(Saved entries)
= = =

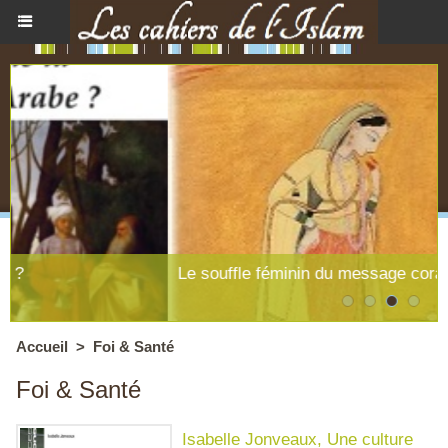
Le souffle féminin du message coranique
Accueil
>
Foi & Santé
Foi & Santé
Isabelle Jonveaux, Une culture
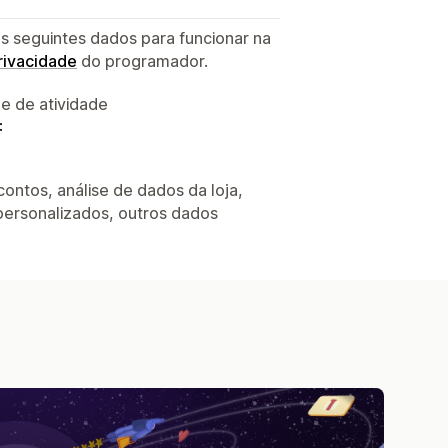
s seguintes dados para funcionar na
privacidade
do programador.
 e de atividade
:
ontos, análise de dados da loja,
 personalizados, outros dados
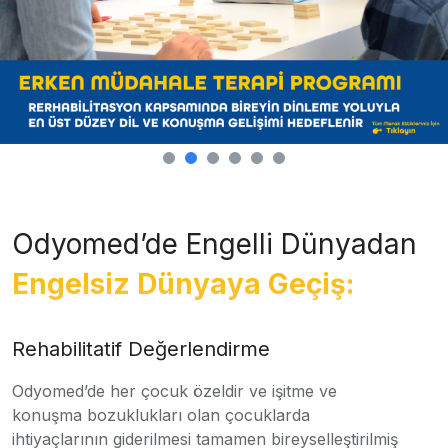
Odyomed’de Engelli Dünyadan
Engelsiz Dünyaya Geçiş:
Rehabilitatif Değerlendirme
Odyomed’de her çocuk özeldir ve işitme ve
konuşma bozuklukları olan çocuklarda
ihtiyaçlarının giderilmesi tamamen bireyselleştirilmiş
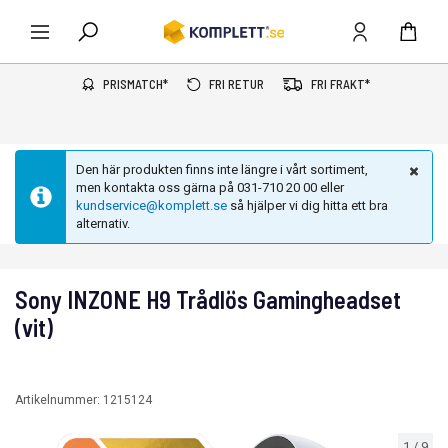
PRISMATCH*
FRI RETUR
FRI FRAKT*
Den här produkten finns inte längre i vårt sortiment,
men kontakta oss gärna på 031-710 20 00 eller
kundservice@komplett.se
så hjälper vi dig hitta ett bra
alternativ.
Sony INZONE H9 Trådlös Gamingheadset
(vit)
Artikelnummer:
1215124
1
/
9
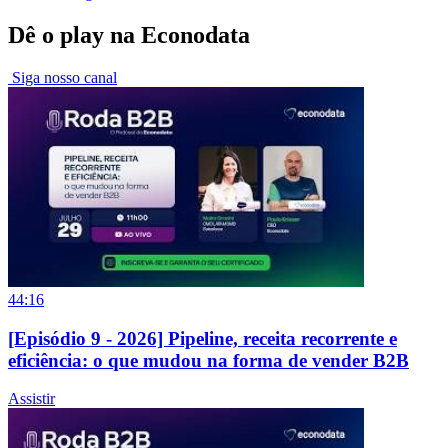
Dê o play na Econodata
Siga nosso canal
44:16
[Episódio 9 - 2026] Pipeline, receita recorrente e
eficiência: o que mudou na forma de vender B2B
Assistir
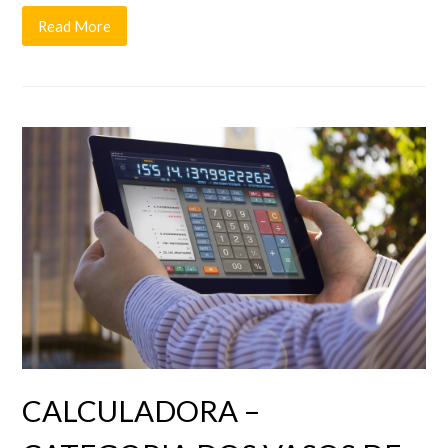
Read More
CALCULADORA –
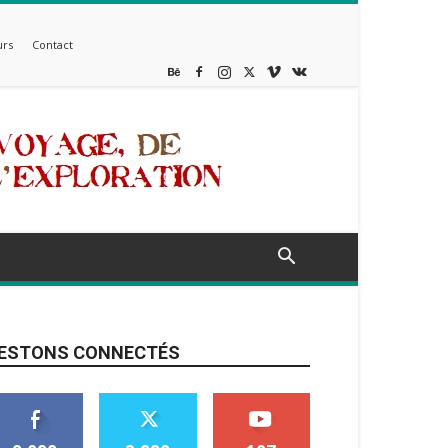
rs
Contact
ESTONS CONNECTÉS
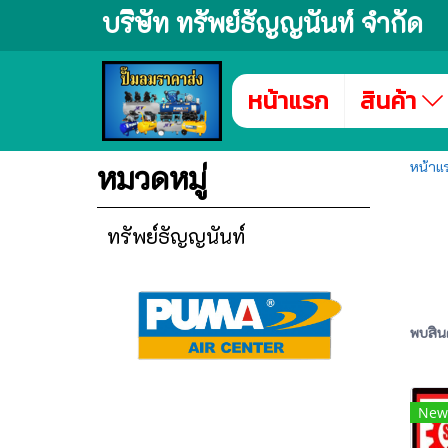
บริษัท ทรัพย์ธัญญนันท์ จำกัด
หน้าแรก
สินค้า
หน้าแ
หมวดหมู่
ทรัพย์ธัญญนันท์
พบสินค
New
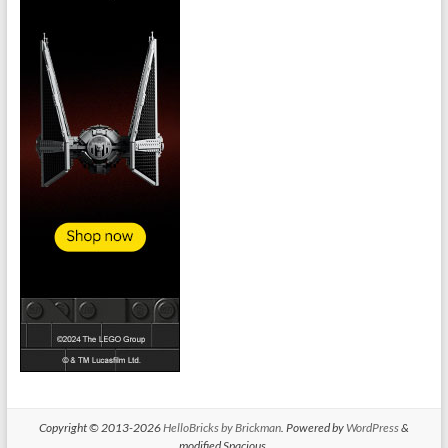
Copyright © 2013-2026
HelloBricks by Brickman
. Powered by
WordPress
&
modified Spacious.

= = =

Reproduce word for word the lines from the line with "men kontakta oss gärna på 031-710 20 00 eller" to the end of the entries above, both included, but leave the pictures out.

REPLY TO THE TASK -
men kontakta oss gärna på 031-710 20 00 eller
kundservice@komplett.se
så hjälper vi dig hitta ett bra
alternativ.
Sony INZONE H9 Trådlös Gamingheadset
(vit)
Artikelnummer:
1215124
1
/
9
Dê o play na Econodata
Siga nosso canal
44:16
[Episódio 9 - 2026] Pipeline, receita recorrente e
eficiência: o que mudou na forma de vender B2B
Assistir
Read More
CALCULADORA –
rs
Contact
ESTONS CONNECTÉS
บริษัท ทรัพย์ธัญญนันท์ จำกัด
หน้าแรก
สินค้า
หน้าแ
หมวดหมู่
ทรัพย์ธัญญนันท์
พบสินค
New
Copyright © 2013-2026
HelloBricks by Brickman
. Powered by
WordPress
&
modified Spacious.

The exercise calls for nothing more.